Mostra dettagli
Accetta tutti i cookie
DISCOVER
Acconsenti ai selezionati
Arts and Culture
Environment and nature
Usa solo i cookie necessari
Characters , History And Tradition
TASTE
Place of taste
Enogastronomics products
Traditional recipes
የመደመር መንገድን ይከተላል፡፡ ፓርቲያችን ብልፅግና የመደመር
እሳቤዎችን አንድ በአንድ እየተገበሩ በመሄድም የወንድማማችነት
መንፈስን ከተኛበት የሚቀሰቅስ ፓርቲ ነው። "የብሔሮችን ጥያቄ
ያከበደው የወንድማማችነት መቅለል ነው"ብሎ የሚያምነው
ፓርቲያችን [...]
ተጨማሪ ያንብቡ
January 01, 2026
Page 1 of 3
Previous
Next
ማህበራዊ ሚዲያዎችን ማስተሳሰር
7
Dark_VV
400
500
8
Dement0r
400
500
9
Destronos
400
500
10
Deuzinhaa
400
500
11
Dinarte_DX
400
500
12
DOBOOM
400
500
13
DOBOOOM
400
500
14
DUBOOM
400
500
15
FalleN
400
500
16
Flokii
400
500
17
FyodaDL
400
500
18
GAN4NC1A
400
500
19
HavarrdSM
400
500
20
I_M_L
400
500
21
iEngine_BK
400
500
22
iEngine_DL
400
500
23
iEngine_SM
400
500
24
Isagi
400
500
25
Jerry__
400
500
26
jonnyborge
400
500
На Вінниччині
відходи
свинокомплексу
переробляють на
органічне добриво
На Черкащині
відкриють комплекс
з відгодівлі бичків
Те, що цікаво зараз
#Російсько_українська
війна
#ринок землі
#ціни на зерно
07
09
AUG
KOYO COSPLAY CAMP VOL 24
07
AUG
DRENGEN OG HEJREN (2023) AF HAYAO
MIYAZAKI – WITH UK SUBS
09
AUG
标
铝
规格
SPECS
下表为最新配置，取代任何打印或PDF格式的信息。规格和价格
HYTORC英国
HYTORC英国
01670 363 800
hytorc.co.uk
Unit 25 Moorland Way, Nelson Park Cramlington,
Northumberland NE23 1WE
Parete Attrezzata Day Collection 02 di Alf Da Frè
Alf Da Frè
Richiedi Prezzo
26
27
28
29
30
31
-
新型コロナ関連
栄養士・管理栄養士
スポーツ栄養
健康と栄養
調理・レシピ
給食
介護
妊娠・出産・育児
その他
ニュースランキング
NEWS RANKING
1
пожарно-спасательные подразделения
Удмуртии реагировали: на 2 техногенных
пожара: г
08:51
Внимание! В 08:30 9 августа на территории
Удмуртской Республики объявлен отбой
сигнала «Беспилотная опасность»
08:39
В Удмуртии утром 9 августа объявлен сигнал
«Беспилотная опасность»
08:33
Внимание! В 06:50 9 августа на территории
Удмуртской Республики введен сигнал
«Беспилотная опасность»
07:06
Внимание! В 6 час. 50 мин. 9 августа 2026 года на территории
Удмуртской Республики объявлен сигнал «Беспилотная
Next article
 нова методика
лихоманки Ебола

◆ Task brief ◆
Word for word, restate the entries from the first line to the line that has "Traditional recipes", both included, and nothing else.

◆ Written solution ◆
Mostra dettagli
Accetta tutti i cookie
DISCOVER
Acconsenti ai selezionati
Arts and Culture
Environment and nature
Usa solo i cookie necessari
Characters , History And Tradition
TASTE
Place of taste
Enogastronomics products
Traditional recipes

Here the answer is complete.